Cressida continues. ‘What are you doing in here? I suppose you were looking for somewhere to entertain your new suitor?’
Eloise almost spits in disgust. ‘What? Who?’
‘Mr Maxwell. He has been circling round you all night.’
‘Of course not. If you must know, I was looking for somewhere to hide from him. From the whole lot of them.’
‘How terrible it must be to be the centre of attention’, Cressida offers, full of sarcasm. ‘You must hate that.’
Eloise remembers how much she loathes Cressida Cowper. But at least this is a reassuringly familiar emotion, unaltered by her new status.
‘And what of you? How on earth have you become detached from your little phalanx of followers and ended up in an ice house? I am sure they will be lost without you. Do they not need you to tell them how to walk, and what to drink, and how to think?’
‘Ah, that lofty Bridgerton superiority! I am sorry that the whole world falls so far short of your standards.’
‘And I am sorry that I have enough of a brain to recognise how stupid and ridiculous this entire event is.’
‘Yes, God forbid that anyone take any pleasure in something Eloise Bridgerton disapproves of!’
‘God forbid anyone here have a sensible thought in their head all evening.’
‘You are insufferable.’
‘I am insufferable?’
‘Insufferable and foolish – so superior and smug yet stupid enough to lock us both in this room.’
‘It’s an ice house’, Eloise points out.
‘Wonderful. What a helpful correction. Let us be precise about the terminology while we are trapped.’
‘I suppose you are worried about all the gossip you are missing while we are in here.’
‘And I suppose you are worried about the missed opportunities for criticism.’
‘Better to be a critic than to be—'
‘—To be what? Don’t mince your words, Eloise, say what you really think of me.’
Eloise steps closer. She looks at the string of pearls draped elegantly around Cressida’s neck. That have been arranged just so. They showcase her beautiful neck, and Cressida must know this, must intend this. Despite the fact that they are trapped in an ice house, and despite the fact she has been dancing all night, Cressida still looks perfectly put together.
‘I think you are vain and without regard for others.’
Cressida scoffs. ‘I could say exactly the same thing of you.’
‘I am not vain!’
Cressida takes a step towards her, so as to better deliver her verdict. She laughs. ‘Oh, you are as vain as I am. You care desperately for how people regard you. You could not stand to be thought of as just one among those stupid girls at the ball.’
‘You know nothing about me!’
‘I know exactly what you are!’
‘Well – well –’
Then it happens.
When she thinks about it later (and she thinks about it a great deal), Eloise will attribute it later to something misfiring in her brain. The effect of going from a very warm evening into the frigid temperatures of the ice house. Climactic convergence producing an altered mental state.

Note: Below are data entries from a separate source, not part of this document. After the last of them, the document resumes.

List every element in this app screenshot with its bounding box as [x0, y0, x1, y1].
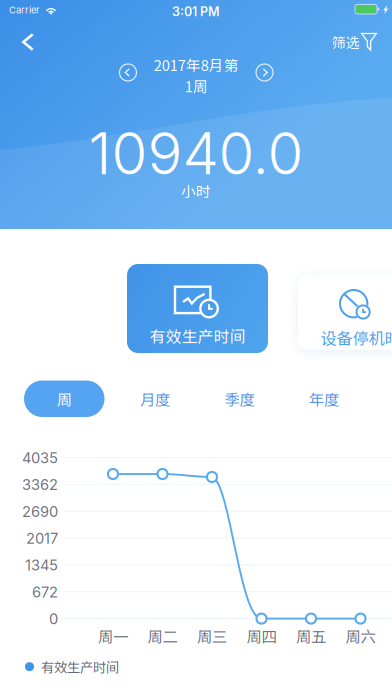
button[interactable]: 周	[24, 380, 104, 417]
staticText: 0	[49, 610, 58, 628]
button[interactable]: Previous week	[111, 56, 145, 90]
staticText: 10940.0	[88, 118, 304, 188]
staticText: 周一	[98, 625, 128, 647]
button[interactable]: Next week	[248, 56, 282, 90]
staticText: 周	[57, 388, 72, 410]
staticText: 2017	[26, 530, 58, 547]
staticText: 月度	[140, 388, 170, 410]
button[interactable]: 筛选	[307, 24, 377, 60]
button[interactable]: 月度	[119, 380, 191, 417]
staticText: 周三	[197, 625, 227, 647]
staticText: 周六	[346, 625, 376, 647]
staticText: Carrier	[9, 4, 40, 16]
staticText: 有效生产时间	[150, 324, 246, 347]
staticText: 设备停机时间	[320, 326, 392, 349]
staticText: 3:01 PM	[172, 4, 220, 19]
staticText: 周二	[148, 625, 178, 647]
staticText: 季度	[224, 388, 254, 410]
button[interactable]: 有效生产时间	[127, 264, 268, 353]
staticText: 周五	[296, 625, 326, 647]
staticText: 小时	[181, 180, 211, 201]
button[interactable]: 季度	[204, 380, 276, 417]
staticText: 有效生产时间	[41, 657, 119, 676]
staticText: 周四	[246, 625, 276, 647]
staticText: 4035	[22, 449, 58, 467]
staticText: 2690	[22, 503, 58, 520]
staticText: 3362	[22, 476, 58, 494]
button[interactable]: 设备停机时间	[298, 275, 392, 350]
staticText: 1345	[25, 556, 58, 574]
staticText: 年度	[309, 388, 339, 410]
staticText: 672	[32, 583, 58, 601]
staticText: 筛选	[332, 32, 360, 52]
staticText: 2017年8月第 1周	[154, 54, 238, 96]
button[interactable]: Back	[6, 24, 50, 60]
button[interactable]: 年度	[288, 380, 360, 417]
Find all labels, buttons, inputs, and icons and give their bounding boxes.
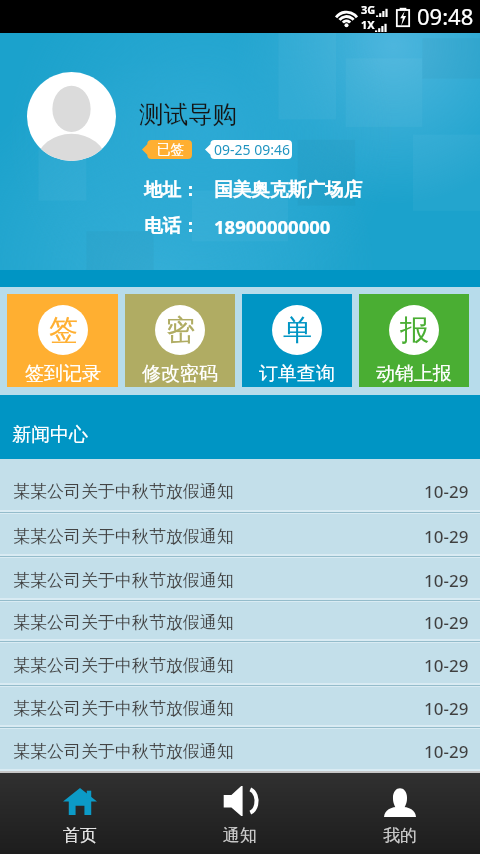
staticText: 1X [361, 17, 375, 32]
staticText: 某某公司关于中秋节放假通知 [13, 741, 234, 762]
staticText: 10-29 [424, 611, 469, 634]
button[interactable]: 某某公司关于中秋节放假通知 [0, 643, 480, 685]
staticText: 测试导购 [139, 99, 237, 130]
staticText: 修改密码 [142, 362, 218, 386]
staticText: 单 [283, 312, 312, 349]
button[interactable]: 密 [125, 294, 235, 387]
staticText: 首页 [63, 825, 97, 846]
staticText: 新闻中心 [12, 423, 88, 447]
staticText: 电话： [144, 214, 200, 237]
staticText: 我的 [383, 825, 417, 846]
staticText: 09:48 [417, 1, 474, 31]
staticText: 国美奥克斯广场店 [214, 178, 362, 201]
staticText: 签 [49, 312, 78, 349]
other: Profile photo [27, 72, 116, 161]
staticText: 18900000000 [214, 214, 331, 239]
staticText: 某某公司关于中秋节放假通知 [13, 481, 234, 502]
button[interactable]: 首页 [0, 773, 160, 854]
button[interactable]: 报 [359, 294, 469, 387]
staticText: 10-29 [424, 654, 469, 677]
staticText: 3G [361, 2, 376, 17]
button[interactable]: 签 [7, 294, 118, 387]
button[interactable]: 某某公司关于中秋节放假通知 [0, 514, 480, 556]
staticText: 签到记录 [25, 362, 101, 386]
button[interactable]: 某某公司关于中秋节放假通知 [0, 729, 480, 771]
staticText: 地址： [144, 178, 200, 201]
staticText: 已签 [157, 141, 184, 158]
staticText: 10-29 [424, 569, 469, 592]
staticText: 10-29 [424, 740, 469, 763]
staticText: 10-29 [424, 697, 469, 720]
staticText: 某某公司关于中秋节放假通知 [13, 655, 234, 676]
staticText: 某某公司关于中秋节放假通知 [13, 612, 234, 633]
staticText: 10-29 [424, 525, 469, 548]
staticText: 某某公司关于中秋节放假通知 [13, 698, 234, 719]
staticText: 通知 [223, 825, 257, 846]
staticText: 09-25 09:46 [214, 140, 290, 159]
button[interactable]: 某某公司关于中秋节放假通知 [0, 459, 480, 512]
button[interactable]: 通知 [160, 773, 320, 854]
button[interactable]: 已签 [142, 140, 192, 159]
button[interactable]: 某某公司关于中秋节放假通知 [0, 687, 480, 727]
button[interactable]: 某某公司关于中秋节放假通知 [0, 558, 480, 600]
staticText: 10-29 [424, 480, 469, 503]
staticText: 某某公司关于中秋节放假通知 [13, 570, 234, 591]
staticText: 订单查询 [259, 362, 335, 386]
button[interactable]: 我的 [320, 773, 480, 854]
staticText: 某某公司关于中秋节放假通知 [13, 526, 234, 547]
button[interactable]: 某某公司关于中秋节放假通知 [0, 602, 480, 641]
staticText: 报 [400, 312, 429, 349]
staticText: 动销上报 [376, 362, 452, 386]
button[interactable]: 单 [242, 294, 352, 387]
staticText: 密 [166, 312, 195, 349]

She is suddenly – powerfully – aware of the blood coursing through her. Of how Cressida Cowper thinks – thinks entirely wrongly – that she knows everything about Eloise. Of how Cressida Cowper, alone in this ice house, produces a strange and unexpected series of reactions in her.
Cressida Cowper is absolutely insufferable. So she kisses Cressida Cowper. She does more than that. She feels Cressida Cowper’s body responding to her own. They stumble – Eloise stepping backwards – towards the wall of the ice house. It is cool and the brick is rough but she is entirely absorbed with Cressida’s actions on her skin. She is only aware of a flurry of arms and hands and skirts. Her face feels flushed. Other parts of her body feel similarly. She closes her eyes, and—
There is a creak. The sound of a door opening.
A boy, a servant from the house, standing there with a pail. He cannot be more than thirteen.
‘Oh’, he says, moderately surprised. ‘Were you sent to get ice too?’